START Dataset entries

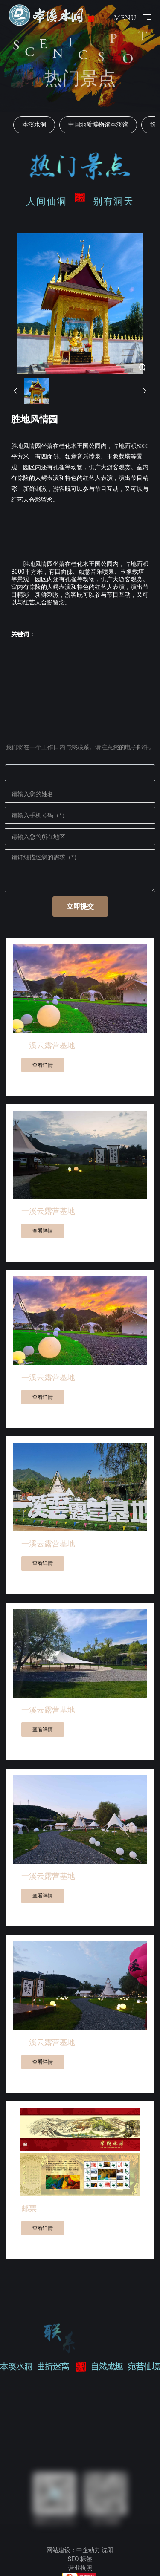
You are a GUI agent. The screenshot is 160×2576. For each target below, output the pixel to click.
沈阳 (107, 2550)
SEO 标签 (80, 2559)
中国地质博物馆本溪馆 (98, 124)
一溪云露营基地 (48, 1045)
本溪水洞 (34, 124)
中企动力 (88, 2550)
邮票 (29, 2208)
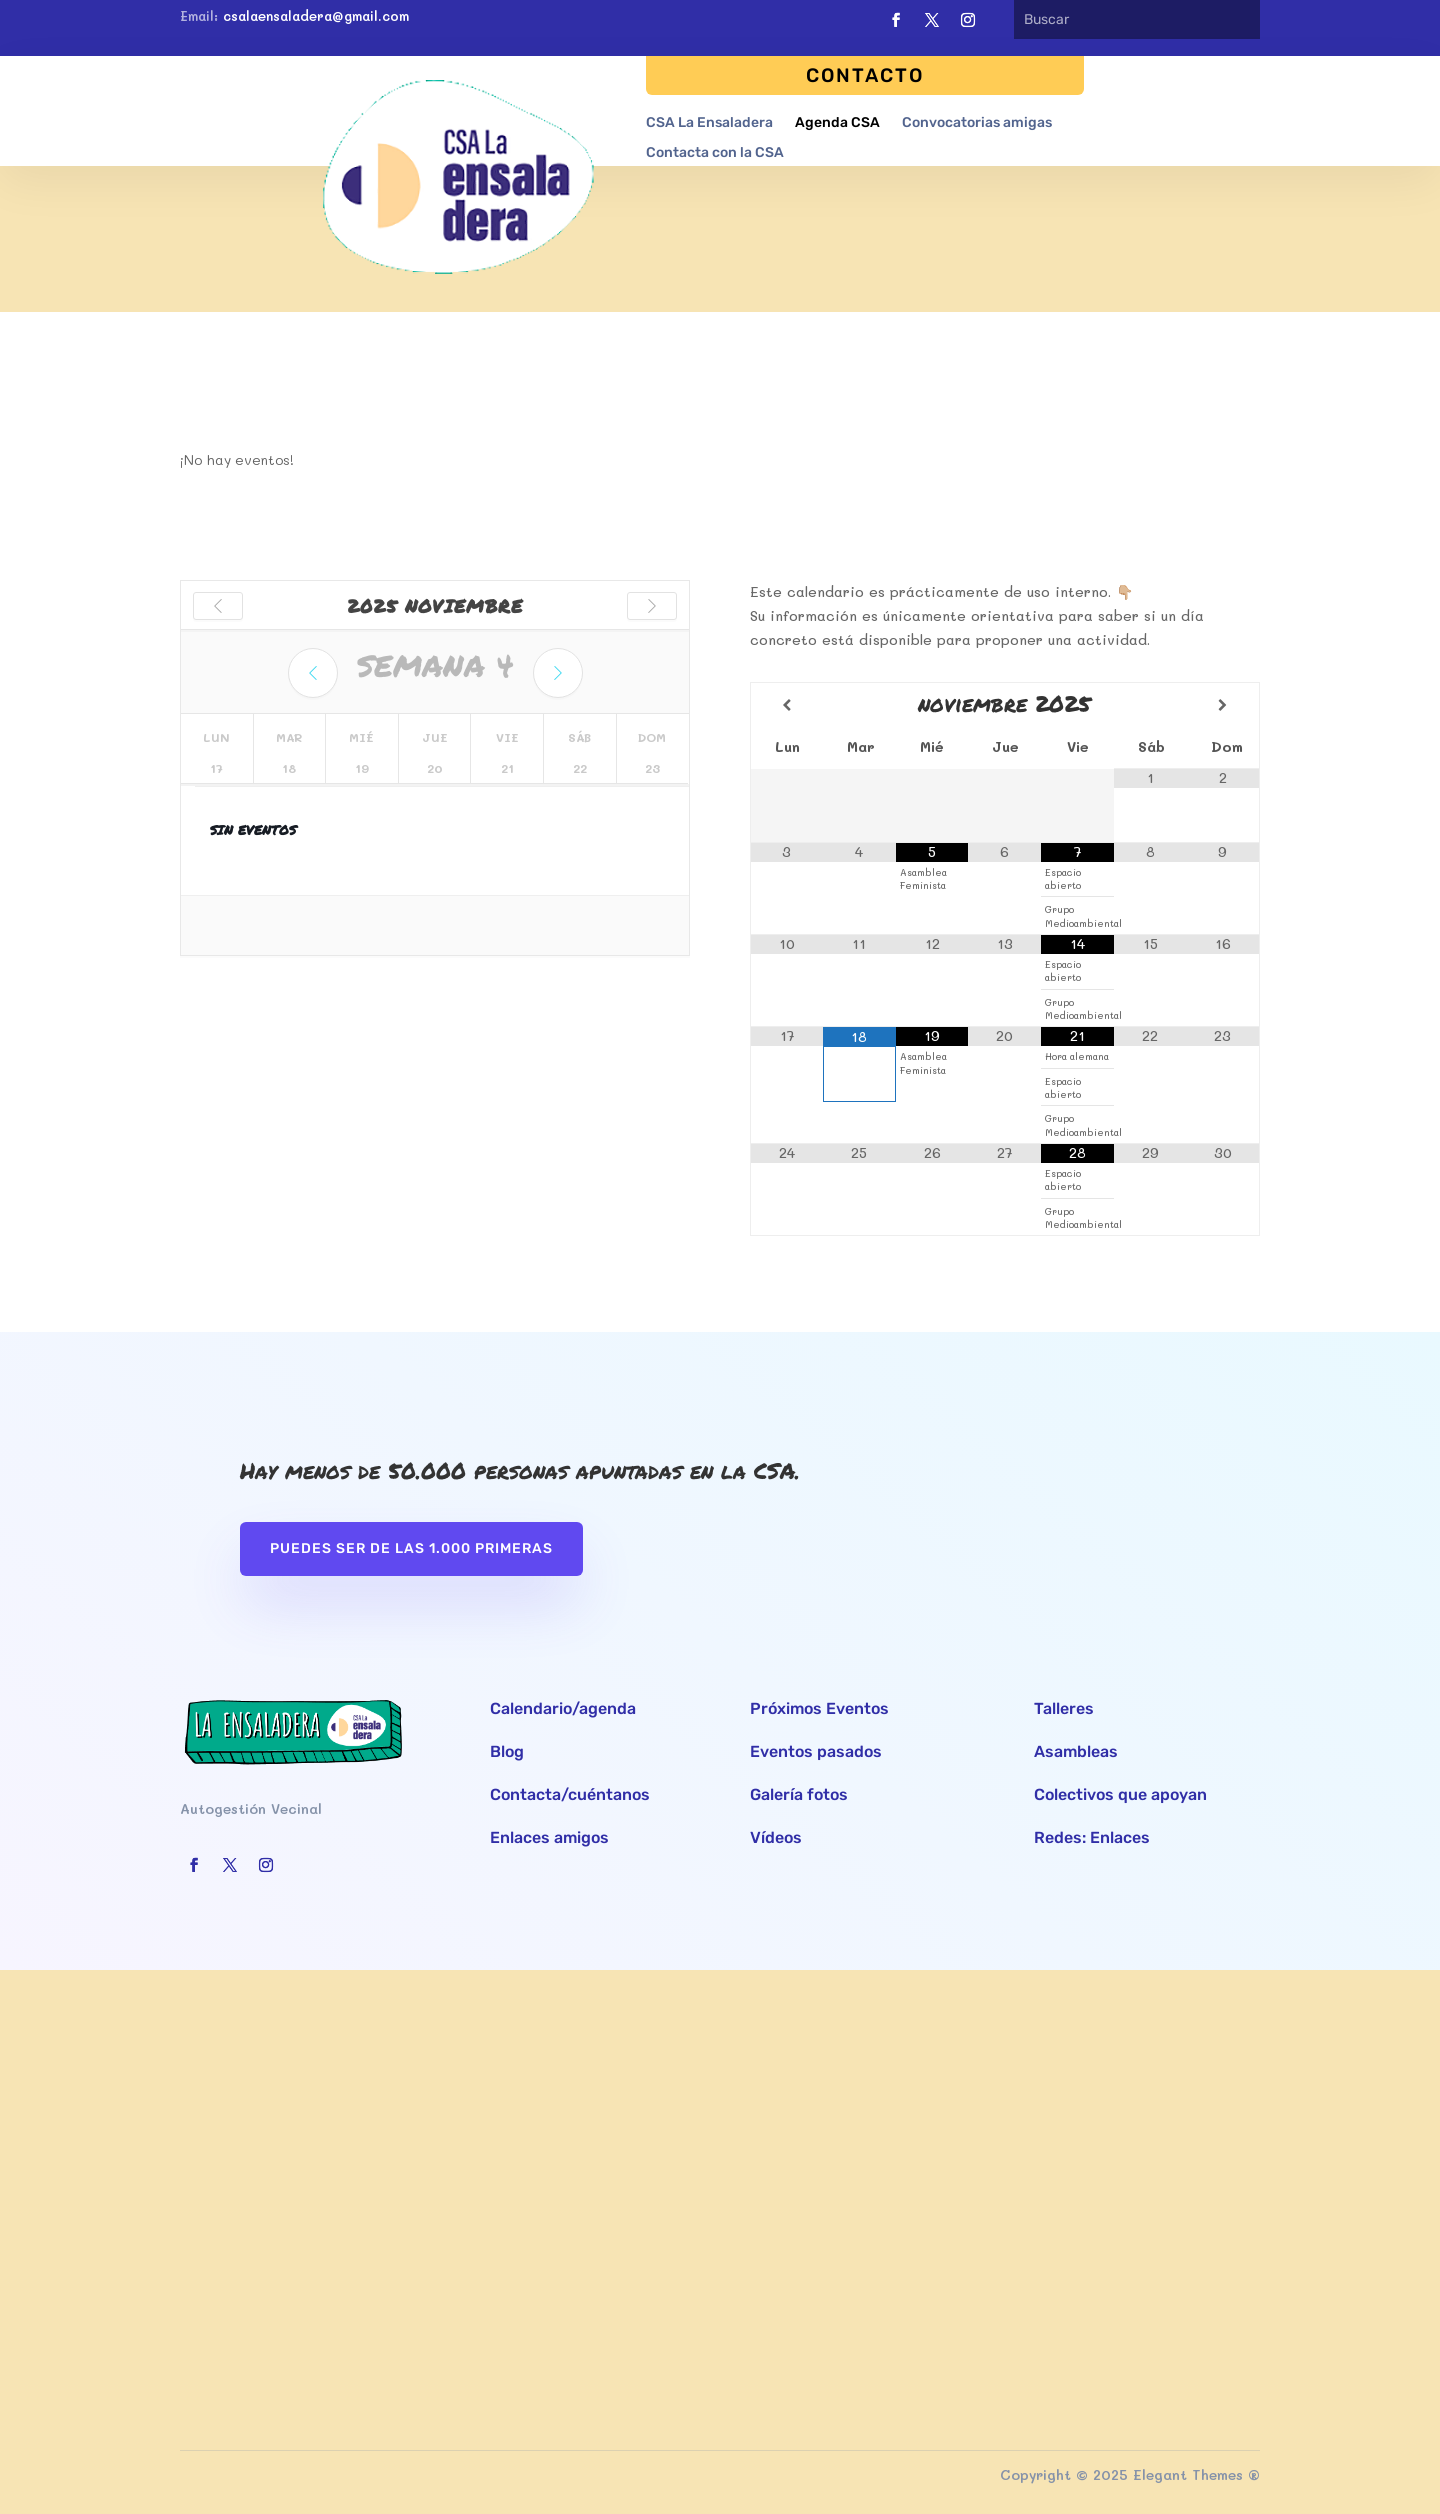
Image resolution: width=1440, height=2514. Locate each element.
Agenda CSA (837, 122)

END Dataset entries

Brief »
Although the records above include pictures, the copy must contain only their exact text.

Output for this exercise »
You are a GUI agent. The screenshot is 160×2576. For each target below, output the pixel to click.
沈阳 (107, 2550)
SEO 标签 (80, 2559)
中国地质博物馆本溪馆 (98, 124)
一溪云露营基地 (48, 1045)
本溪水洞 (34, 124)
中企动力 (88, 2550)
邮票 (29, 2208)
Image resolution: width=1440, height=2514. Locate each element.
Agenda CSA (837, 122)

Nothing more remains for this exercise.